**EXERCISE OBJECTIVE**
Could you transcribe every record below exactly, leaving out any pictures?

**PROVIDED RECORDS**
◇ ◇ ◇ ◇ ◇ ◇ ◇

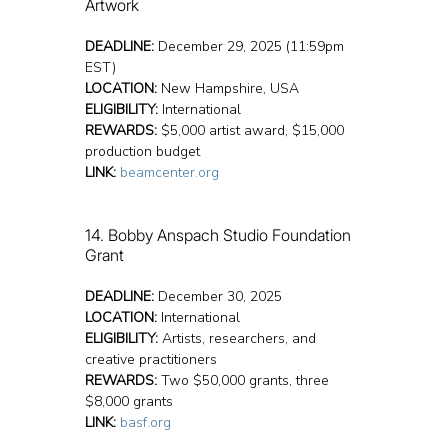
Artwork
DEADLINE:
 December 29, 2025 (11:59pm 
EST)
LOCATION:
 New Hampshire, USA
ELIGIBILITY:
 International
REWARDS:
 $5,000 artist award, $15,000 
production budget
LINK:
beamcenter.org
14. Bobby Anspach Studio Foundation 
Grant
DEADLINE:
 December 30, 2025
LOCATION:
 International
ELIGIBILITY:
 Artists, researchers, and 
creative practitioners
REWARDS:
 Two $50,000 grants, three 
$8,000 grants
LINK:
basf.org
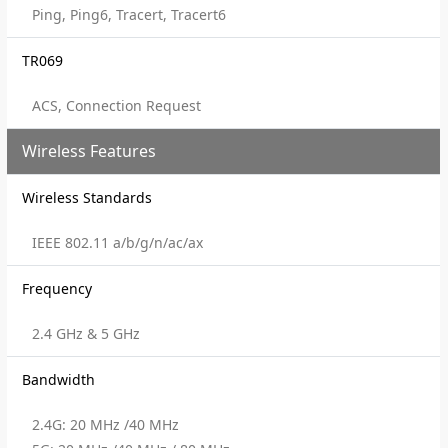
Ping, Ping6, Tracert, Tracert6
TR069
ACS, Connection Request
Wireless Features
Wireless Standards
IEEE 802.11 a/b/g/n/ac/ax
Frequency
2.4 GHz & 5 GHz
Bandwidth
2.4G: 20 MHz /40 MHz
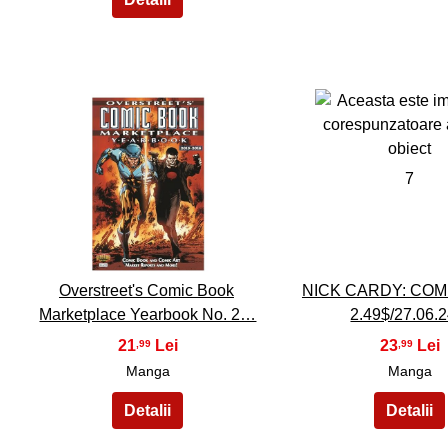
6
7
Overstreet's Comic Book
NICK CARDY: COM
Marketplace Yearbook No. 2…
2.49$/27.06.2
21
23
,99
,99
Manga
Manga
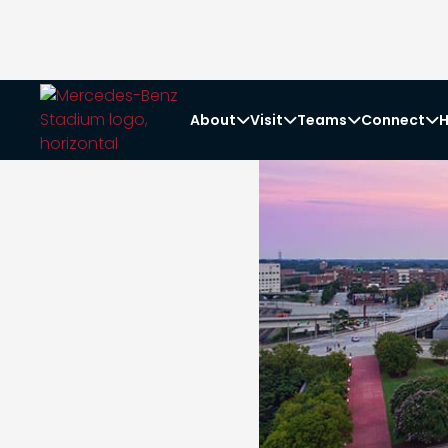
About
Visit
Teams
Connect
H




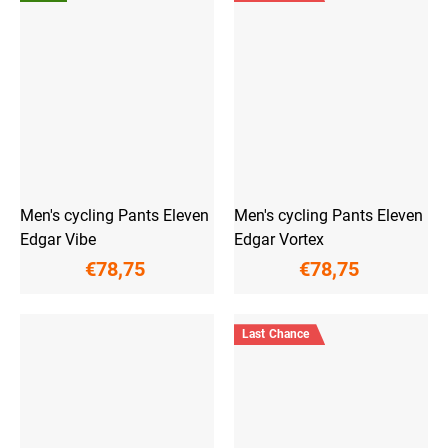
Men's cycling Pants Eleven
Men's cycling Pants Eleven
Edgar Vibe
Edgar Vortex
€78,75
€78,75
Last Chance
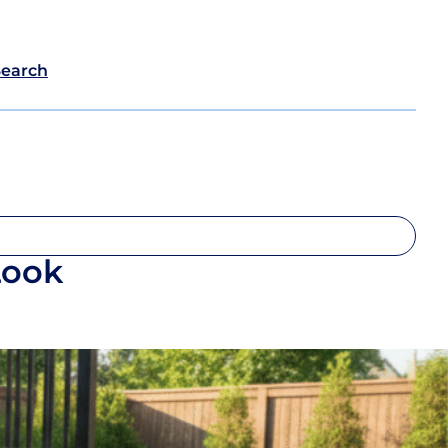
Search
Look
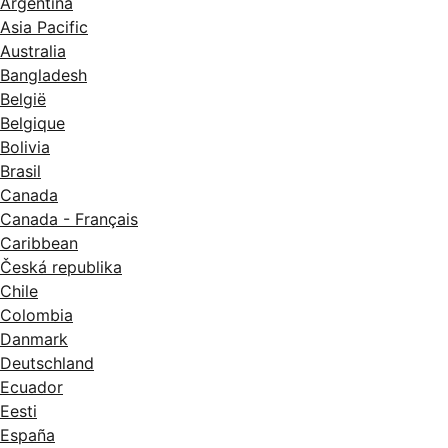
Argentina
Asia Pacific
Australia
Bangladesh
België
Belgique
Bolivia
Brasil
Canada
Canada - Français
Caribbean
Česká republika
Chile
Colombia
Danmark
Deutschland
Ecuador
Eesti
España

◇ ◇ ◇ ◇ ◇ ◇ ◇

**YOUR RESPONSE**
Artwork
DEADLINE:
 December 29, 2025 (11:59pm 
EST)
LOCATION:
 New Hampshire, USA
ELIGIBILITY:
 International
REWARDS:
 $5,000 artist award, $15,000 
production budget
LINK:
beamcenter.org
14. Bobby Anspach Studio Foundation 
Grant
DEADLINE:
 December 30, 2025
LOCATION:
 International
ELIGIBILITY:
 Artists, researchers, and 
creative practitioners
REWARDS:
 Two $50,000 grants, three 
$8,000 grants
LINK:
basf.org
Ping, Ping6, Tracert, Tracert6
TR069
ACS, Connection Request
Wireless Features
Wireless Standards
IEEE 802.11 a/b/g/n/ac/ax
Frequency
2.4 GHz & 5 GHz
Bandwidth
2.4G: 20 MHz /40 MHz
6
7
Overstreet's Comic Book
NICK CARDY: COM
Marketplace Yearbook No. 2…
2.49$/27.06.2
21
23
,99
,99
Manga
Manga
About
Visit
Teams
Connect
H




Men's cycling Pants Eleven
Men's cycling Pants Eleven
Edgar Vibe
Edgar Vortex
€78,75
€78,75
Last Chance
Search
Look
Argentina
Asia Pacific
Australia
Bangladesh
België
Belgique
Bolivia
Brasil
Canada
Canada - Français
Caribbean
Česká republika
Chile
Colombia
Danmark
Deutschland
Ecuador
Eesti
España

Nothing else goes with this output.